• What the task asks: Write out exactly, please, every line from the beginning of the entries to the line holding "uso de Google™", and no pictures.
▬▬▬▬▬▬
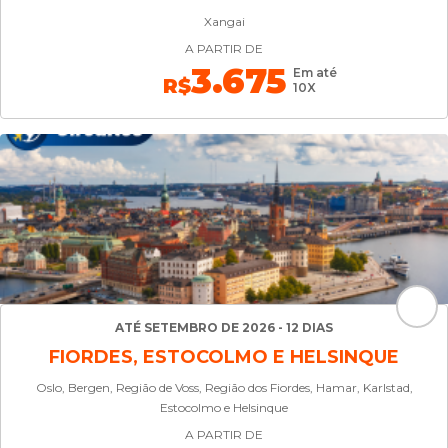
Xangai
A PARTIR DE
3.675
Em até
R$
10X
ATÉ SETEMBRO DE 2026 - 12 DIAS
FIORDES, ESTOCOLMO E HELSINQUE
Oslo, Bergen, Região de Voss, Região dos Fiordes, Hamar, Karlstad,
Estocolmo e Helsinque
A PARTIR DE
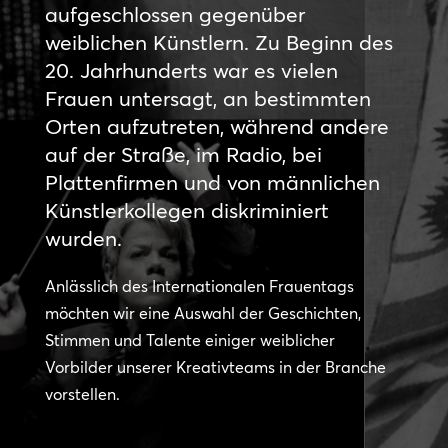
aufgeschlossen gegenüber
weiblichen Künstlern. Zu Beginn des
20. Jahrhunderts war es vielen
Frauen untersagt, an bestimmten
Orten aufzutreten, während andere
auf der Straße, im Radio, bei
Plattenfirmen und von männlichen
Künstlerkollegen diskriminiert
wurden.
Anlässlich des Internationalen Frauentags
möchten wir eine Auswahl der Geschichten,
Stimmen und Talente einiger weiblicher
Vorbilder unserer Kreativteams in der Branche
vorstellen.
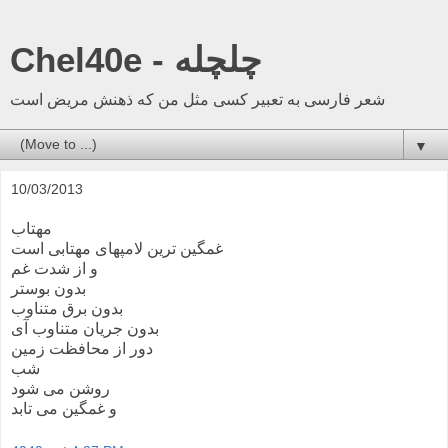
Chel40e - چلچله
شعر فارسی به تعبیر کسی مثل من که ذهنش مریض است
▼
10/03/2013
مهتاب
غمگین ترین لامپهای مهتابی است
و از شدت غم
بدون بوستر
بدون برق متناوب
بدون جریان متناوب آی
دور از محافظت زمین
شب
روشن می شود
و غمگین می تابد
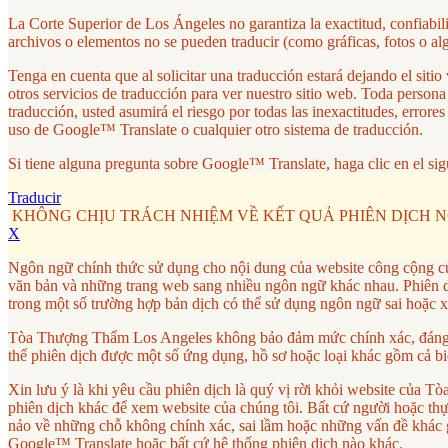
La Corte Superior de Los Ángeles no garantiza la exactitud, confiabi
archivos o elementos no se pueden traducir (como gráficas, fotos o al
Tenga en cuenta que al solicitar una traducción estará dejando el si
otros servicios de traducción para ver nuestro sitio web. Toda person
traducción, usted asumirá el riesgo por todas las inexactitudes, erro
uso de Google™ Translate o cualquier otro sistema de traducción.
Si tiene alguna pregunta sobre Google™ Translate, haga clic en el sig
Traducir
KHÔNG CHỊU TRÁCH NHIỆM VỀ KẾT QUẢ PHIÊN DỊCH 
X
Ngôn ngữ chính thức sử dụng cho nội dung của website công cộng c
văn bản và những trang web sang nhiều ngôn ngữ khác nhau. Phiên dị
trong một số trường hợp bản dịch có thể sử dụng ngôn ngữ sai hoặc 
Tòa Thượng Thẩm Los Angeles không bảo đảm mức chính xác, đáng tin
thể phiên dịch được một số ứng dụng, hồ sơ hoặc loại khác gồm cả bi
Xin lưu ý là khi yêu cầu phiên dịch là quý vị rời khỏi website củ
phiên dịch khác để xem website của chúng tôi. Bất cứ người hoặc thực 
nảo về những chỗ không chính xác, sai lầm hoặc những vấn đề khác g
Google™ Translate hoặc bất cứ hệ thống phiên dịch nào khác.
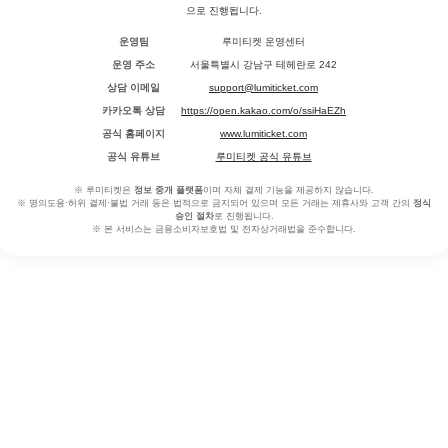
으로 진행됩니다.
운영팀
루미티켓 운영센터
운영 주소
서울특별시 강남구 테헤란로 242
상담 이메일
support@lumiticket.com
카카오톡 상담
https://open.kakao.com/o/ssiHaEZh
공식 홈페이지
www.lumiticket.com
공식 유튜브
루미티켓 공식 유튜브
※ 루미티켓은
정보 중개 플랫폼
이며 자체 결제 기능을 제공하지 않습니다.
※ 명의도용·허위 결제·불법 거래 등은 법적으로 금지되어 있으며 모든 거래는 제휴사와 고객 간의
정식
승인 절차
로 진행됩니다.
※ 본 서비스는 금융소비자보호법 및 전자상거래법을 준수합니다.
▬▬▬▬▬▬
• Solved problem:
Xangai
A PARTIR DE
3.675
Em até
R$
10X
ATÉ SETEMBRO DE 2026 - 12 DIAS
FIORDES, ESTOCOLMO E HELSINQUE
Oslo, Bergen, Região de Voss, Região dos Fiordes, Hamar, Karlstad,
Estocolmo e Helsinque
A PARTIR DE
aufgeschlossen gegenüber
weiblichen Künstlern. Zu Beginn des
20. Jahrhunderts war es vielen
Frauen untersagt, an bestimmten
Orten aufzutreten, während andere
auf der Straße, im Radio, bei
Plattenfirmen und von männlichen
Künstlerkollegen diskriminiert
wurden.
Anlässlich des Internationalen Frauentags
möchten wir eine Auswahl der Geschichten,
Stimmen und Talente einiger weiblicher
Vorbilder unserer Kreativteams in der Branche
vorstellen.
Chel40e - چلچله
شعر فارسی به تعبیر کسی مثل من که ذهنش مریض است
▼
10/03/2013
مهتاب
غمگین ترین لامپهای مهتابی است
و از شدت غم
بدون بوستر
بدون برق متناوب
بدون جریان متناوب آی
دور از محافظت زمین
شب
روشن می شود
و غمگین می تابد
La Corte Superior de Los Ángeles no garantiza la exactitud, confiabi
archivos o elementos no se pueden traducir (como gráficas, fotos o al
Tenga en cuenta que al solicitar una traducción estará dejando el si
otros servicios de traducción para ver nuestro sitio web. Toda person
traducción, usted asumirá el riesgo por todas las inexactitudes, erro
uso de Google™ Translate o cualquier otro sistema de traducción.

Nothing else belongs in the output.